Le grand Nord et l’Est captent à eux seuls près de 48 % des 3000 nouveaux instituteurs recrutés au ministère de l’Éducation de base. C’est donc près d’un instituteur sur deux qui ont été enrôlés dans le programme Parec.
Alors, comme on le disait, 3000 nouveaux instituteurs de l’enseignement maternel et primaire ont été retenus. Un recrutement qui entre dans le cadre de la septième phase du troisième programme de contractualisation soutenu par la Banque mondiale. Et dans la répartition, 1430 vont servir dans quatre régions classées comme zones d’éducation prioritaire (ZEP). Soit près de 48 % de l’effectif total.
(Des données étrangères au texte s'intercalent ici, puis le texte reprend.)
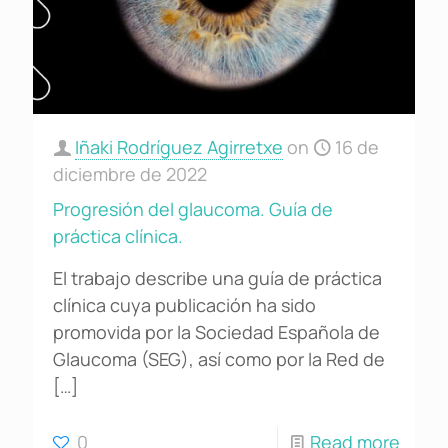
Iñaki Rodríguez Agirretxe
on
16 de
diciembre de 2022
Progresión del glaucoma. Guía de
práctica clínica.
El trabajo describe una guía de práctica
clínica cuya publicación ha sido
promovida por la Sociedad Española de
Glaucoma (SEG), así como por la Red de
[…]
0
Read more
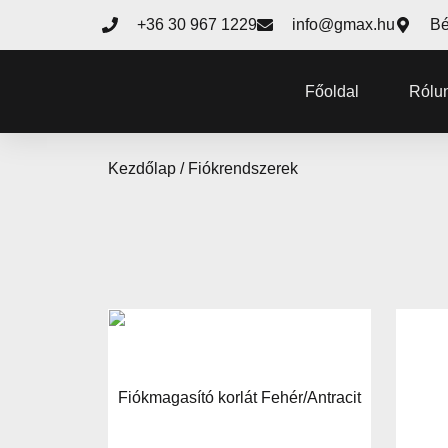
+36 30 967 1229
info@gmax.hu
Bé
Főoldal
Rólu
Kezdőlap
/ Fiókrendszerek
Fiókmagasító korlát Fehér/Antracit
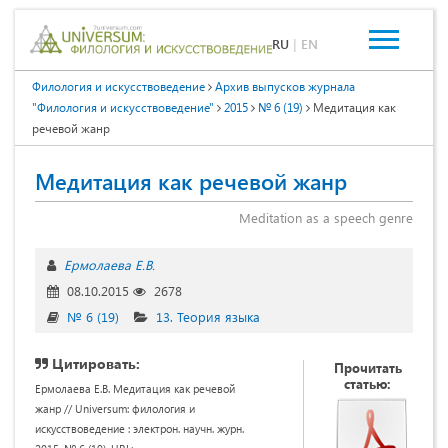
RU
|
EN
Филология и искусствоведение
Архив выпусков журнала
"Филология и искусствоведение"
2015
№ 6 (19)
Медитация как
речевой жанр
Медитация как речевой жанр
Meditation as a speech genre
Ермолаева Е.В.
08.10.2015
2678
№ 6 (19)
13. Теория языка
Цитировать:
Прочитать
статью:
Ермолаева Е.В. Медитация как речевой
жанр // Universum: филология и
искусствоведение : электрон. научн. журн.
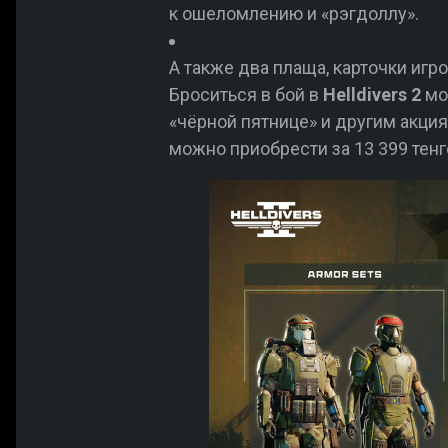
к ошеломлению и «рэгдоллу».
А также два плаща, карточки игр
Броситься в бой в
Helldivers 2
мож
«чёрной пятнице» и другим акци
можно приобрести за 13 399 тенг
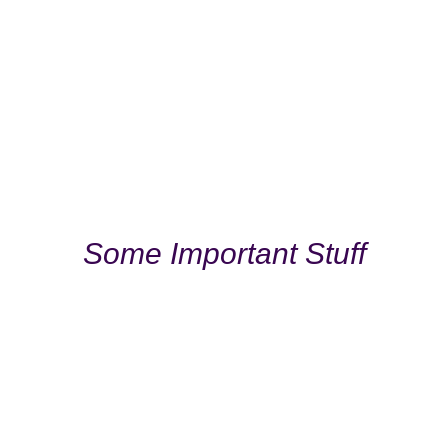
Some Important Stuff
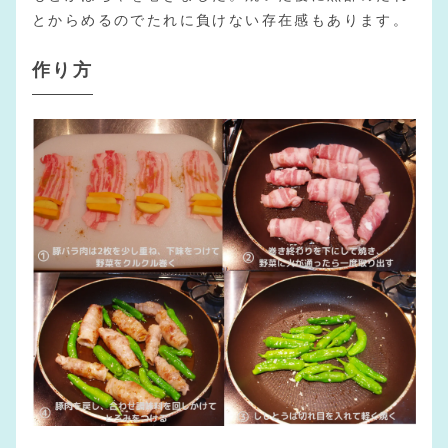
とからめるのでたれに負けない存在感もあります。
作り方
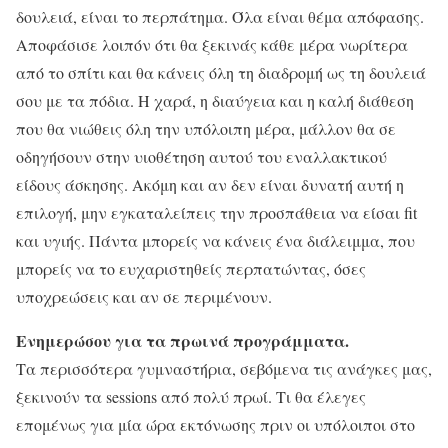
δουλειά, είναι το περπάτημα. Όλα είναι θέμα απόφασης.
Αποφάσισε λοιπόν ότι θα ξεκινάς κάθε μέρα νωρίτερα
από το σπίτι και θα κάνεις όλη τη διαδρομή ως τη δουλειά
σου με τα πόδια. Η χαρά, η διαύγεια και η καλή διάθεση
που θα νιώθεις όλη την υπόλοιπη μέρα, μάλλον θα σε
οδηγήσουν στην υιοθέτηση αυτού του εναλλακτικού
είδους άσκησης. Ακόμη και αν δεν είναι δυνατή αυτή η
επιλογή, μην εγκαταλείπεις την προσπάθεια να είσαι fit
και υγιής. Πάντα μπορείς να κάνεις ένα διάλειμμα, που
μπορείς να το ευχαριστηθείς περπατώντας, όσες
υποχρεώσεις και αν σε περιμένουν.
Ενημερώσου για τα πρωινά προγράμματα.
Τα περισσότερα γυμναστήρια, σεβόμενα τις ανάγκες μας,
ξεκινούν τα sessions από πολύ πρωί. Τι θα έλεγες
επομένως για μία ώρα εκτόνωσης πριν οι υπόλοιποι στο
L’Extrême-Nord bénéficie de 500 postes
En effet, l’Extrême-Nord bénéficie de 500 postes, le Nord de 400, l’Est de 280 et l’Adamaoua de 250. Au ministère de l’éducation de base, on parle de la volonté des pouvoirs publics. Celle d’orienter les nouvelles ressources humaines vers les territoires où les besoins en enseignants demeurent les plus importants.
En fait, les régions concernées cumulent plusieurs défis structurels. Selon les observateurs, « elles enregistrent des taux de scolarisation inférieurs à la moyenne nationale. Un déficit persistant d’enseignants qualifiés. Une forte dispersion des populations dans les zones rurales ».
« Ainsi qu’une insuffisance d’infrastructures scolaires dans certaines localités ». Et dans les régions septentrionales, ces contraintes sont renforcées par les conséquences de l’insécurité. Et des mouvements de populations observés ces dernières années.
Renforcement des effectifs
Côté gouvernement, « le renforcement des effectifs dans ces territoires constitue un levier majeur pour améliorer l’accès à l’éducation. Et surtout, réduire les disparités régionales ». En principe, le manque d’enseignants continue de peser sur la qualité des apprentissages dans de nombreuses écoles publiques.
Alors, dans certaines localités, les salles de classe accueillent encore des effectifs particulièrement élevés. Toute chose qui oblige quelquefois un même enseignant à prendre en charge plusieurs niveaux ou un nombre important d’élèves.
Le gouvernement lance un concours pour le recrutement de 3000 instituteurs
Le Parec, mis en œuvre en 2018, est appuyé par la Banque mondiale pour soutenir la réforme du système éducatif. Le programme Parec vise à améliorer la qualité de l’enseignement primaire. C’est à travers une meilleure répartition des enseignants sur le territoire national. Tout en renforçant l’accès à l’éducation dans les zones les plus défavorisées.
L’amélioration des conditions d’apprentissage
Alors, au-delà des recrutements, le Parec accompagne plusieurs réformes destinées à améliorer les performances du système éducatif. On le voit dans le renforcement des capacités des enseignants. L’amélioration des conditions d’apprentissage. Et la mise en place de mécanismes de gestion plus efficaces des ressources humaines du secteur.
Compte tenu de l’importance accordée à ce programme, son financement va passer de 78 milliards à 137,2 milliards Fcfa. Il en est de même de la prolongation de sa période d’exécution jusqu’en 2026 en cours.
Les nouveaux instituteurs vont rejoindre les écoles maternelles et primaires publiques dès la rentrée scolaire 2026-2027, le 7 septembre 2026. Leur recrutement a été officialisé par un arrêté conjoint signé le 13 août 2026. Par le ministre de la Fonction publique et de la Réforme administrative, Joseph Le. Et le ministre de l’Éducation de base, Laurent Serge Etoundi Ngoa.